O hospital de Zimpeto é uma estrutura inaugurada há pouco mais de um ano e que atende cerca de dois mil pacientes. Em especial, dentro do hospital funciona um centro – chamado Dream – para pessoas com AIDS/HIV, administrado pela Comunidade de Santo Egídio.
Perante funcionários, médicos, enfermeiros e pacientes, Francisco pronunciou o seu discurso inspirando-se na parábola do Bom Samaritano. E disse:
Este Centro mostra-nos que houve quem parou e sentiu compaixão, quem não cedeu à tentação de dizer ‘não há nada a fazer’, ‘é impossível combater esta praga’ e se animou a buscar soluções”.
Os pobres não precisam de ser delegados a alguém, mas precisam do envolvimento pessoal de quem ouve o seu clamor.

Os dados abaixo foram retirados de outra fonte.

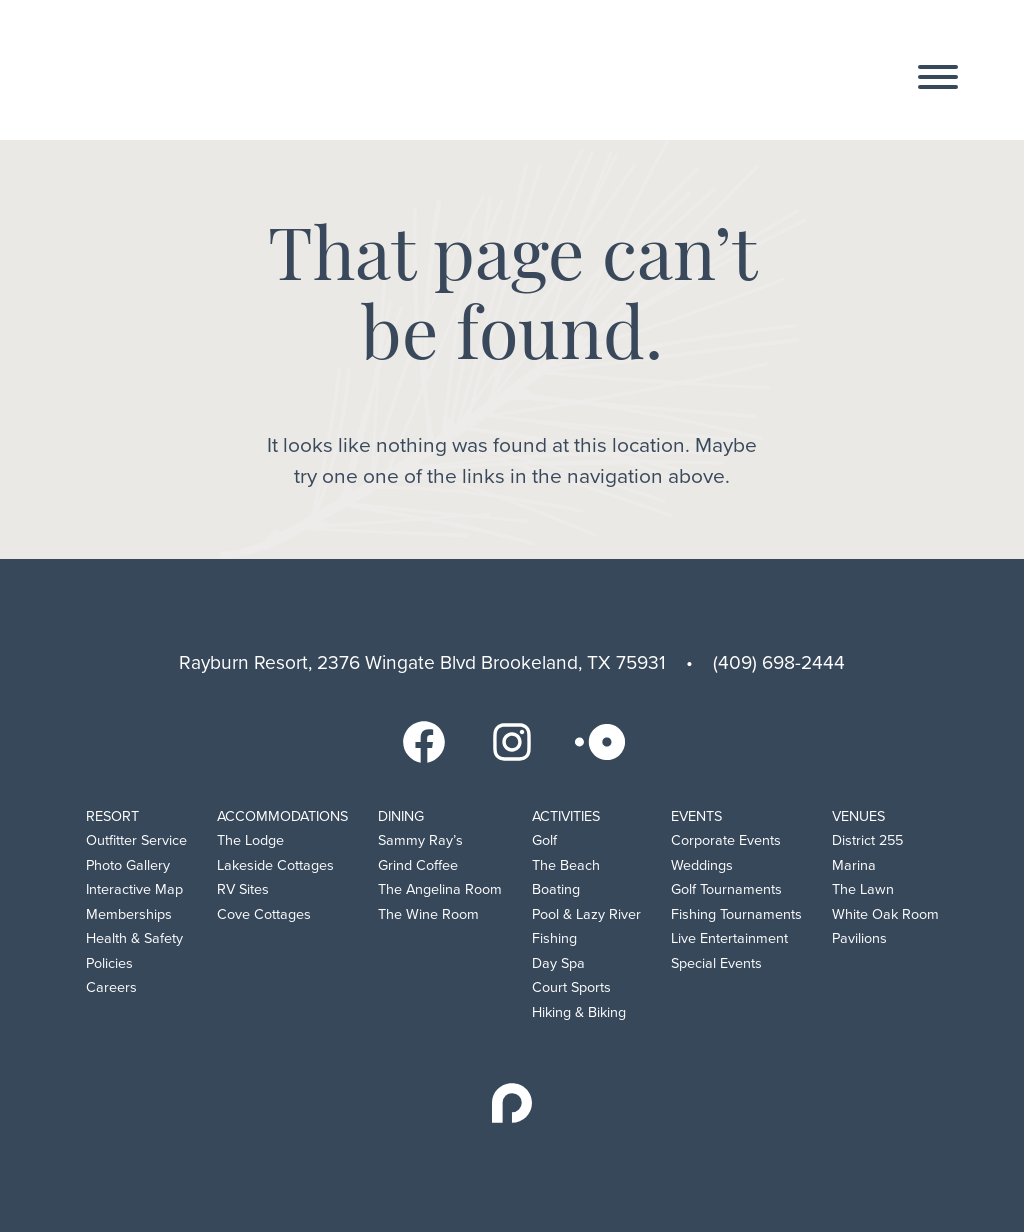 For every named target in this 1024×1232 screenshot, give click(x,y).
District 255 (867, 840)
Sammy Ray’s (420, 840)
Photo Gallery (128, 865)
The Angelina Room (440, 889)
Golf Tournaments (726, 889)
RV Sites (243, 889)
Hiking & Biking (579, 1012)
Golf (544, 840)
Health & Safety (134, 938)
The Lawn (863, 889)
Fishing (554, 938)
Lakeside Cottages (275, 865)
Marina (854, 865)
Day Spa (558, 963)
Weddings (702, 865)
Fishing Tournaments (736, 914)
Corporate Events (726, 840)
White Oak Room (885, 914)
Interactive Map (134, 889)
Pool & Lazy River (586, 914)
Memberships (129, 914)
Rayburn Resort (178, 71)
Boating (556, 889)
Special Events (716, 963)
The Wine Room (428, 914)
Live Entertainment (729, 938)
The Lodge (250, 840)
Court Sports (571, 987)
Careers (111, 987)
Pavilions (859, 938)
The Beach (566, 865)
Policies (109, 963)
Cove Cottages (264, 914)
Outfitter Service (136, 840)
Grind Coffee (418, 865) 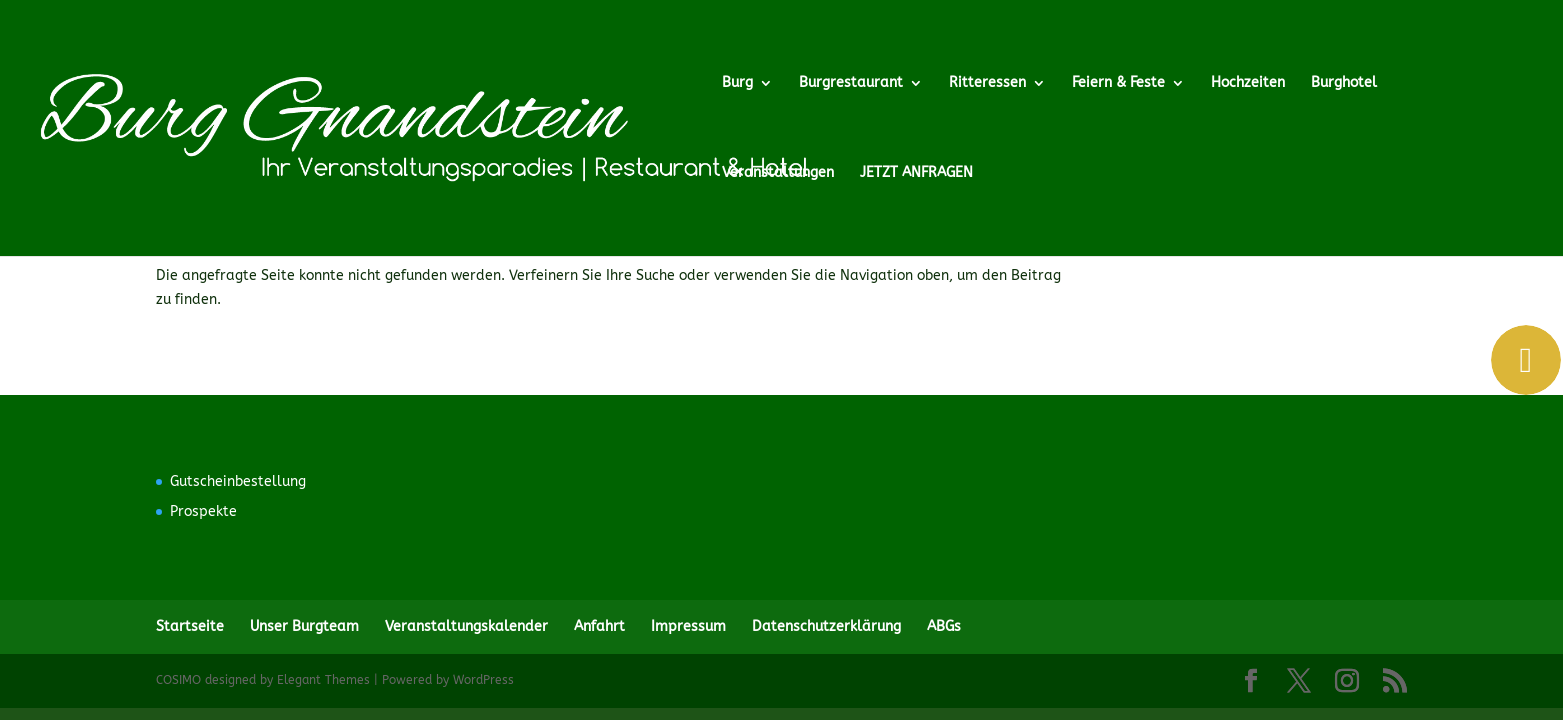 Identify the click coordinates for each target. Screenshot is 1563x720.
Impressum (688, 626)
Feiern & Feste (1118, 83)
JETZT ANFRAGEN (916, 173)
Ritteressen (987, 83)
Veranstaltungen (778, 173)
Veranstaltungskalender (466, 626)
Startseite (190, 626)
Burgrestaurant (851, 83)
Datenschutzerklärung (826, 626)
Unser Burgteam (304, 626)
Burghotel (1344, 83)
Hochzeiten (1248, 83)
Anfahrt (599, 626)
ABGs (944, 626)
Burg (737, 83) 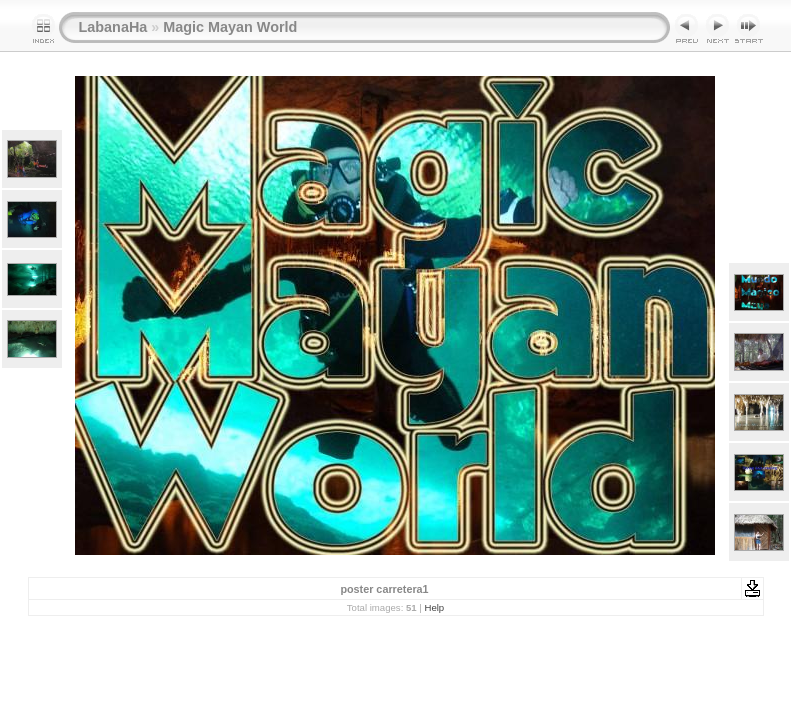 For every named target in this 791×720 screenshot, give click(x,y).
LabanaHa (113, 27)
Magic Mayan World (230, 27)
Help (434, 607) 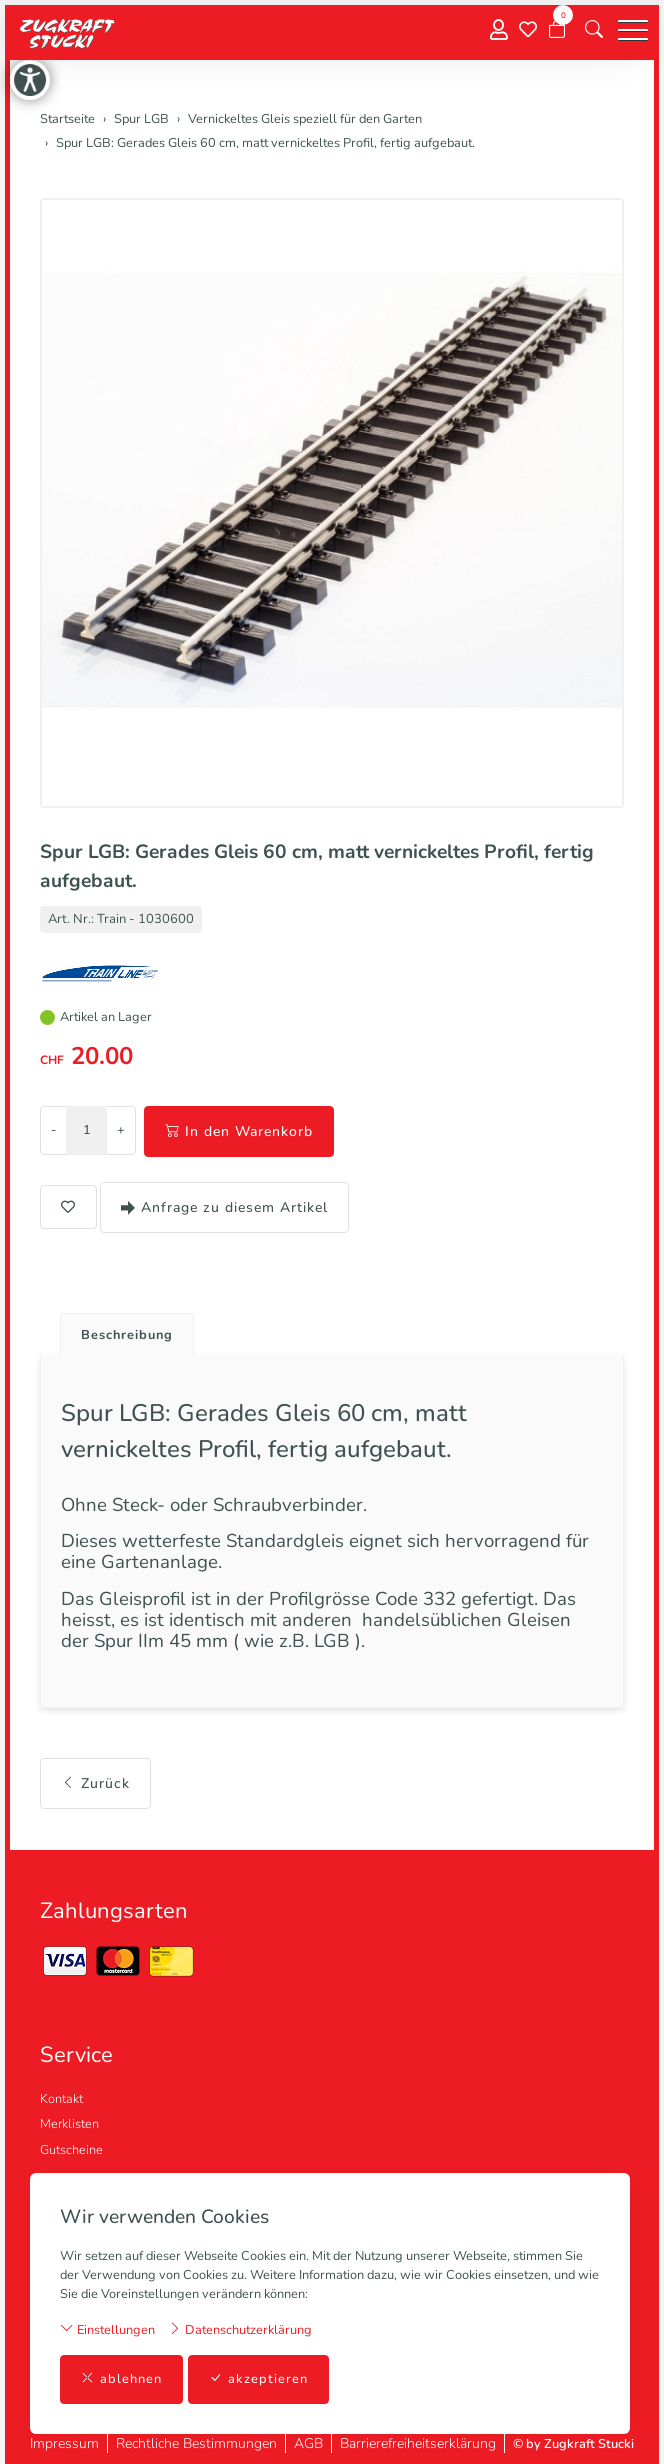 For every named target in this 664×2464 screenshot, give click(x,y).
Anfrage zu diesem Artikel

Para falar do trabalho dos voluntários, Francisco citou novamente a Parábola do Bom Samaritano. São as pessoas que, curadas “com dignidade na sua dignidade, transmitem esperança a muitas outras pessoas”.
A visita ao hospital concluiu-se com a saudação do Papa a 20 doentes e conhecendo duas repartições do Centro de tratamento a pessoas com AIDS.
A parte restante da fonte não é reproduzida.